◆ Extracted entries ◆
==================================================
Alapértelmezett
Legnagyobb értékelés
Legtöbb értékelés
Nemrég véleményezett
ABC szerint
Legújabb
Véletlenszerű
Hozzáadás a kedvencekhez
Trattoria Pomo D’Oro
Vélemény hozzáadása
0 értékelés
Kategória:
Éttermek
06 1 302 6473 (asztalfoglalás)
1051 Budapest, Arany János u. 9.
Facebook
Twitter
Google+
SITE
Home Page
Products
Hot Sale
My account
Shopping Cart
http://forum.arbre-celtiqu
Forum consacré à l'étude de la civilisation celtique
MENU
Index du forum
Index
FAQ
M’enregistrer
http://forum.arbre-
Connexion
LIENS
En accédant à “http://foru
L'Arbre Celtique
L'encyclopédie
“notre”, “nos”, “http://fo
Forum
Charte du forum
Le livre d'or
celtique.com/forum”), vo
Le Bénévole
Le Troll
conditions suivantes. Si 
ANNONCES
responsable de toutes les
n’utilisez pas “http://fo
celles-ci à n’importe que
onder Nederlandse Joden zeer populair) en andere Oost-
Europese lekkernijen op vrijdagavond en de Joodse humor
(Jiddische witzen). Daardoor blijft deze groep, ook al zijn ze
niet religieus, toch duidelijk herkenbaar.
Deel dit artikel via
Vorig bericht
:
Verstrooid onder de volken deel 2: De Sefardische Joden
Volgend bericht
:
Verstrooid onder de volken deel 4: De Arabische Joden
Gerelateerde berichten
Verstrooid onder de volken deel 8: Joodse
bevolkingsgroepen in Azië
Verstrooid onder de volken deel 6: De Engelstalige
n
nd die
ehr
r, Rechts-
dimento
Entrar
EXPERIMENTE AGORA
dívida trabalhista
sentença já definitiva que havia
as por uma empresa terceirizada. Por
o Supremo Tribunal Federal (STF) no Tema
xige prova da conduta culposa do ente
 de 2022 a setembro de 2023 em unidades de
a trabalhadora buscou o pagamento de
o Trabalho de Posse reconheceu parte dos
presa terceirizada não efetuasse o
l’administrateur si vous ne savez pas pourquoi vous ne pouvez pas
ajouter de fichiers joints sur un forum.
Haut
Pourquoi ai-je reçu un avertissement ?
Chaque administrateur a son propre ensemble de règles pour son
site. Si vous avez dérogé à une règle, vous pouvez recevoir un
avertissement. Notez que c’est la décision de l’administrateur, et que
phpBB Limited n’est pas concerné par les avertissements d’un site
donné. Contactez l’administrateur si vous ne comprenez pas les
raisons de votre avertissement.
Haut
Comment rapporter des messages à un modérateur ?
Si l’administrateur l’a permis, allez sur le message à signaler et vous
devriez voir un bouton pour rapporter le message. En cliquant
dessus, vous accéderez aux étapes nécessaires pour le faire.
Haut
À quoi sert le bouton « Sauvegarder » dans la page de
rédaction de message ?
==================================================
◆ Your task ◆
If a line in the data above contains "volken", return that line.

◆ Task output ◆
Verstrooid onder de volken deel 2: De Sefardische Joden
Verstrooid onder de volken deel 4: De Arabische Joden
Verstrooid onder de volken deel 8: Joodse
Verstrooid onder de volken deel 6: De Engelstalige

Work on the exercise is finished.